WORK TO COMPLETE ▸ Repeat the data that follows verbatim. Images are not part of the copy.

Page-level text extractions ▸
###

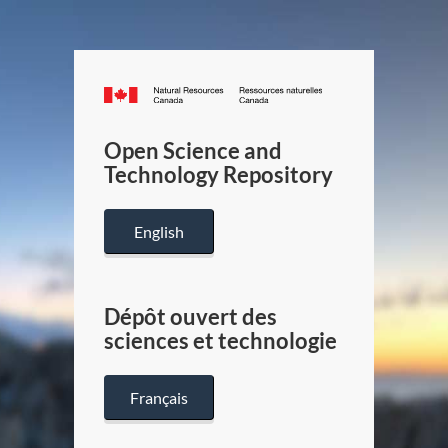
Canada.ca
/
Gouverneme
Open Science and
du
Technology Repository
Canada
English
Dépôt ouvert des
sciences et technologie
Français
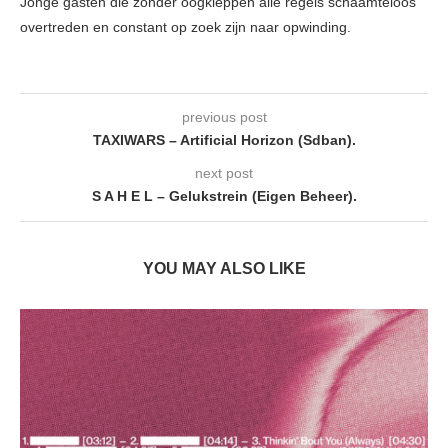
Jonge gasten die zonder oogkleppen alle regels schaamteloos
overtreden en constant op zoek zijn naar opwinding.
previous post
TAXIWARS – Artificial Horizon (Sdban).
next post
S A H E L – Gelukstrein (Eigen Beheer).
YOU MAY ALSO LIKE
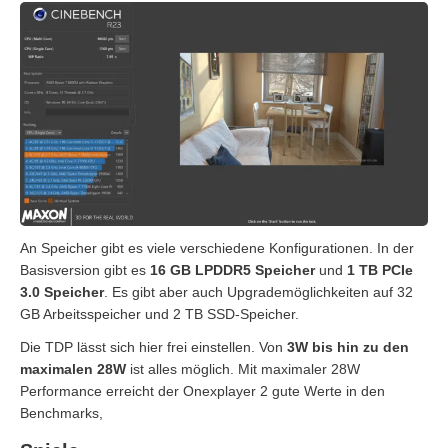
An Speicher gibt es viele verschiedene Konfigurationen. In der
Basisversion gibt es
16 GB LPDDR5 Speicher
und
1 TB PCIe
3.0 Speicher
. Es gibt aber auch Upgrademöglichkeiten auf 32
GB Arbeitsspeicher und 2 TB SSD-Speicher.
Die TDP lässt sich hier frei einstellen. Von
3W bis hin zu den
maximalen 28W
ist alles möglich. Mit maximaler 28W
Performance erreicht der Onexplayer 2 gute Werte in den
Benchmarks,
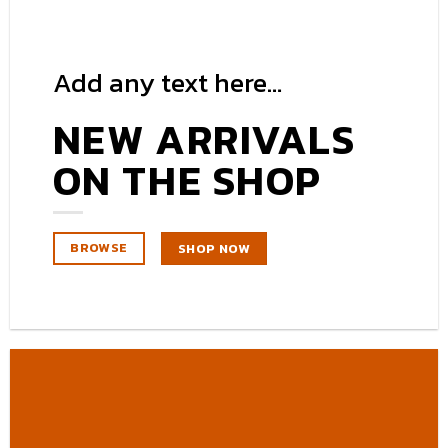
Add any text here…
NEW ARRIVALS
ON THE SHOP
BROWSE
SHOP NOW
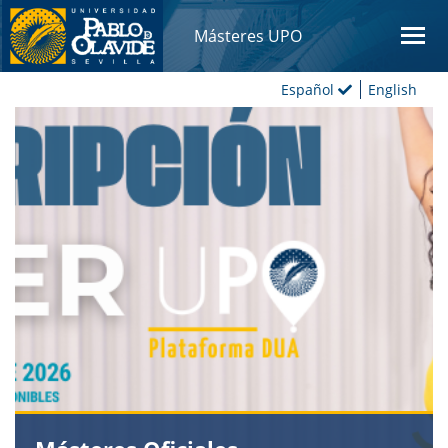
Másteres UPO
Español
English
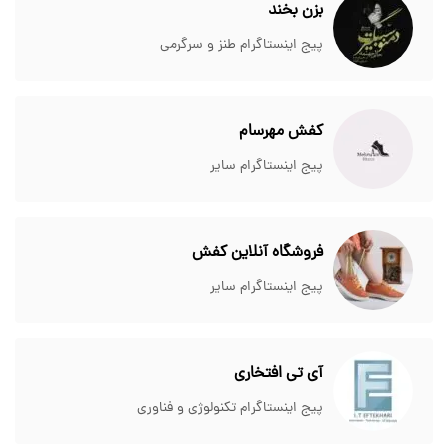
بزن بخند
پیج اینستاگرام طنز و سرگرمی
کفش مهرسام
پیج اینستاگرام سایر
فروشگاه آنلاین کفش
پیج اینستاگرام سایر
آی تی افتخاری
پیج اینستاگرام تکنولوژی و فناوری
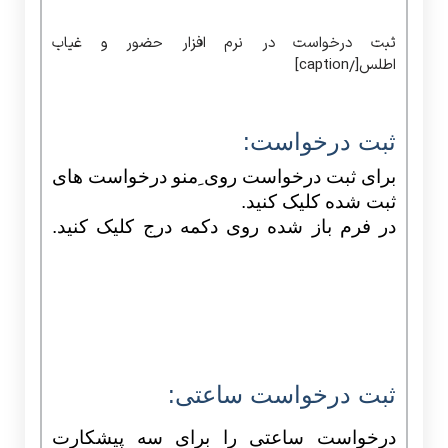
ثبت درخواست در نرم افزار حضور و غیاب
اطلس[/caption]
ثبت درخواست:
برای ثبت درخواست روی ِمنو درخواست های
ثبت شده کلیک کنید.
در فرم باز شده روی دکمه درج کلیک کنید.
ثبت درخواست ساعتی:
درخواست ساعتی را برای سه پیشکارت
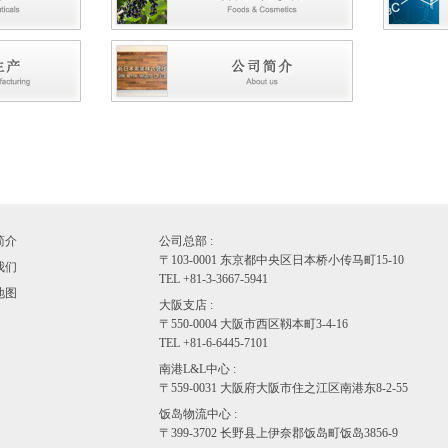
简介
公司总部 :
〒103-0001 东京都中央区日本桥小传马町15-10
我们
TEL +81-3-3667-5941
地图
大阪支店 :
〒550-0004 大阪市西区靱本町3-4-16
TEL +81-6-6445-7101
南港L&L中心 :
〒559-0031 大阪府大阪市住之江区南港东8-2-55
饭岛物流中心 :
〒399-3702 长野县上伊奈郡饭岛町饭岛3856-9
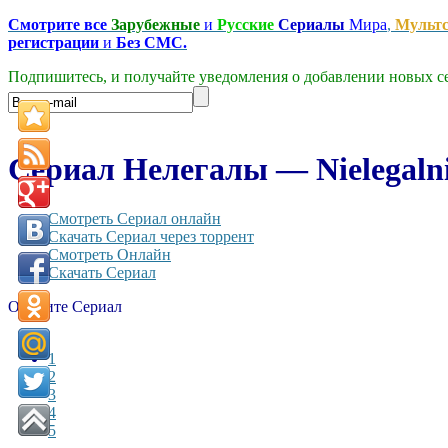
Смотрите все
Зарубежные
и
Русские
Сериалы
Мира
,
Мульт
регистрации
и
Без СМС.
Подпишитесь, и получайте уведомления о добавлении новых се
Сериал Нелегалы — Nielegalni
Смотреть Сериал онлайн
Скачать Сериал через торрент
Смотреть Онлайн
Скачать Сериал
Оцените Сериал
1
2
3
4
5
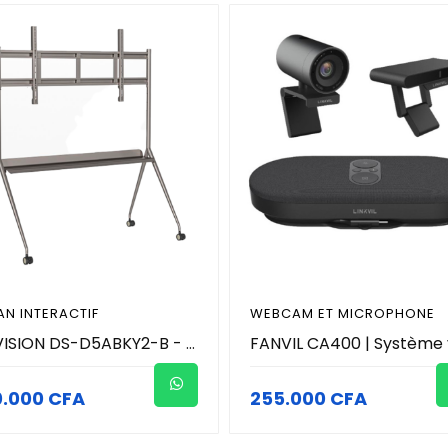
AN INTERACTIF
WEBCAM ET MICROPHONE
HIKVISION DS-D5ABKY2-B - Support pour écran interactif 86 et 98 pouces
0.000 CFA
255.000 CFA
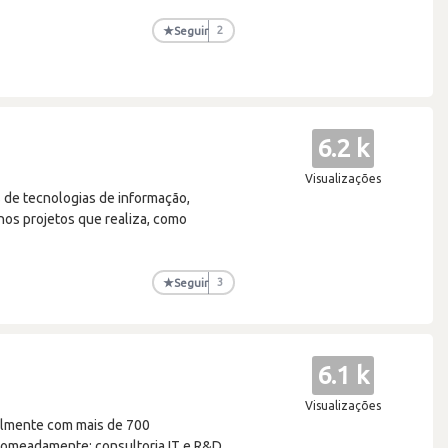
★
Seguir
2
6.2 k
Visualizações
s de tecnologias de informação,
os projetos que realiza, como
★
Seguir
3
6.1 k
Visualizações
ualmente com mais de 700
nomeadamente: consultoria IT e R&D.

###

WRITTEN RESPONSE ▸
Canada.ca
/
Gouverneme
Open Science and
du
Technology Repository
Canada
English
Dépôt ouvert des
sciences et technologie
Français
Jonge gasten die zonder oogkleppen alle regels schaamteloos
overtreden en constant op zoek zijn naar opwinding.
previous post
TAXIWARS – Artificial Horizon (Sdban).
next post
S A H E L – Gelukstrein (Eigen Beheer).
YOU MAY ALSO LIKE
An Speicher gibt es viele verschiedene Konfigurationen. In der
Basisversion gibt es
16 GB LPDDR5 Speicher
und
1 TB PCIe
3.0 Speicher
. Es gibt aber auch Upgrademöglichkeiten auf 32
GB Arbeitsspeicher und 2 TB SSD-Speicher.
Die TDP lässt sich hier frei einstellen. Von
3W bis hin zu den
maximalen 28W
ist alles möglich. Mit maximaler 28W
Performance erreicht der Onexplayer 2 gute Werte in den
Benchmarks,
Add any text here…
NEW ARRIVALS
ON THE SHOP
BROWSE
SHOP NOW
Másteres UPO
Español
English
بزن بخند
پیج اینستاگرام طنز و سرگرمی
کفش مهرسام
پیج اینستاگرام سایر
فروشگاه آنلاین کفش
پیج اینستاگرام سایر
آی تی افتخاری
پیج اینستاگرام تکنولوژی و فناوری
ثبت درخواست در نرم افزار حضور و غیاب
اطلس[/caption]
ثبت درخواست:
برای ثبت درخواست روی ِمنو درخواست های
ثبت شده کلیک کنید.
در فرم باز شده روی دکمه درج کلیک کنید.
ثبت درخواست ساعتی:
درخواست ساعتی را برای سه پیشکارت
简介
公司总部 :
〒103-0001 东京都中央区日本桥小传马町15-10
我们
TEL +81-3-3667-5941
地图
大阪支店 :
〒550-0004 大阪市西区靱本町3-4-16
TEL +81-6-6445-7101
南港L&L中心 :
〒559-0031 大阪府大阪市住之江区南港东8-2-55
饭岛物流中心 :
〒399-3702 长野县上伊奈郡饭岛町饭岛3856-9
Смотрите все
Зарубежные
и
Русские
Сериалы
Мира
,
Мульт
регистрации
и
Без СМС.
Подпишитесь, и получайте уведомления о добавлении новых се
Сериал Нелегалы — Nielegalni
Смотреть Сериал онлайн
Скачать Сериал через торрент
Смотреть Онлайн
Скачать Сериал
Оцените Сериал
1
2
3
4
5
AN INTERACTIF
WEBCAM ET MICROPHONE
HIKVISION DS-D5ABKY2-B - Support pour écran interactif 86 et 98 pouces
0.000 CFA
255.000 CFA
★
Seguir
2
6.2 k
Visualizações
s de tecnologias de informação,
os projetos que realiza, como
★
Seguir
3
6.1 k
Visualizações
ualmente com mais de 700
nomeadamente: consultoria IT e R&D.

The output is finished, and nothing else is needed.